Né à Bruxelles, Georges Mogin dit Géo Norge (1898-1990), d’abord voyageur de commerce, – dans le textile et non le bois, comme Marcel Thiry, autre poète marchand – a passé la seconde moitié de sa vie en France, dans le Midi, où il s’est installé définitivement comme antiquaire à Saint-Paul de Vence. Bruxelles, le Hainaut, l’Ardenne, le paysage méditerranéen l’ont inspiré, mais surtout le langage, son royaume. 
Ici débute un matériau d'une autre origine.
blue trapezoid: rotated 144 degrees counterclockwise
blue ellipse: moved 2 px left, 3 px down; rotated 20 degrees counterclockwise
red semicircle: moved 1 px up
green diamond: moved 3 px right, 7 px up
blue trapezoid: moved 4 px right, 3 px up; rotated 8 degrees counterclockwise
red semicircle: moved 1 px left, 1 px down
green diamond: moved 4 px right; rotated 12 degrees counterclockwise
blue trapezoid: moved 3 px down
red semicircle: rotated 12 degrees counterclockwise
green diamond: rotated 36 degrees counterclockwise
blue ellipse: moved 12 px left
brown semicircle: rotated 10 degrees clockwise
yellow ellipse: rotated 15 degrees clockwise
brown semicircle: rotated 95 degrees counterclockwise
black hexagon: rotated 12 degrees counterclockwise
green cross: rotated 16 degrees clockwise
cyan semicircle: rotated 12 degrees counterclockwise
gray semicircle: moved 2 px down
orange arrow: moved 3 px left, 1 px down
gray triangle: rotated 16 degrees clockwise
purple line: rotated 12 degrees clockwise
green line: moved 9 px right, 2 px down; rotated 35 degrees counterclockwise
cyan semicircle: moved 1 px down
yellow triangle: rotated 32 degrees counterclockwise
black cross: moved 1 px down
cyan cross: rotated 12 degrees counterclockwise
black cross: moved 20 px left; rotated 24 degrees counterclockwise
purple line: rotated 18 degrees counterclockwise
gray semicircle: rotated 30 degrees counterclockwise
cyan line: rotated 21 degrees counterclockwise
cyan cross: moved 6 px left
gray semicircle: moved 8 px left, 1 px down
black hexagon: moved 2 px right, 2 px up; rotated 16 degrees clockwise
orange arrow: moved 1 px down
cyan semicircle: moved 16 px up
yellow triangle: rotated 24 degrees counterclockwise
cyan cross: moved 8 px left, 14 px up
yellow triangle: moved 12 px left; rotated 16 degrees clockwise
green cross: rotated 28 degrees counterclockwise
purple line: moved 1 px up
Dans ses Œuvres poétiques, le tout premier poème annonce la couleur : Norge joue avec les mots, le rythme, mêle humour et sérieux, sentiments et saveurs.

La pêche du poème

Leurre comme tout et tous
mais je goûte quand même
belle,
la belle tentation de dire.

O, si confusément tiré des limbes
cérébraux : poème :
poisson un peu étrange
et féerique à travers
les rutilances de l’aquarium
et le cohue de l’eau.

Scintille et sois né !

Or, voici la phrase – illusion optique –
si fièrement et drôlement indigente
et non dite.

(27 Poèmes incertains, 1923) 

De petits traits au crayon, des croix, marquent dans la table des matières de ce gros recueil tout blanc les poèmes les plus souvent relus. C’est sur ces traces que je vous entraîne – que dire d’un poète sinon de se mettre à son écoute ?

Réveil

Le petit jour poreux
qui efflue,
réhabite
nos vitreuses pensées

On s’entoge encore une fois
du faux habit de soi-même.

On replâtre le masque d’hier
à ce visage trop frileux
de sa nudité.

On reprend sa vie – pliée
sur un fauteuil
au pied du lit –
comme un vêtement qu’on soigne.

On inventorie la risqueuse
monnaie des paroles qu’il faudra dire,

la trouble marchandise
des gestes qu’il faudra faire.

Pour demeurer la dupe
de son signalement.

Et chacun trouve naturel
de n’être pas devenu
un autre.

(Plusieurs malentendus, 1926)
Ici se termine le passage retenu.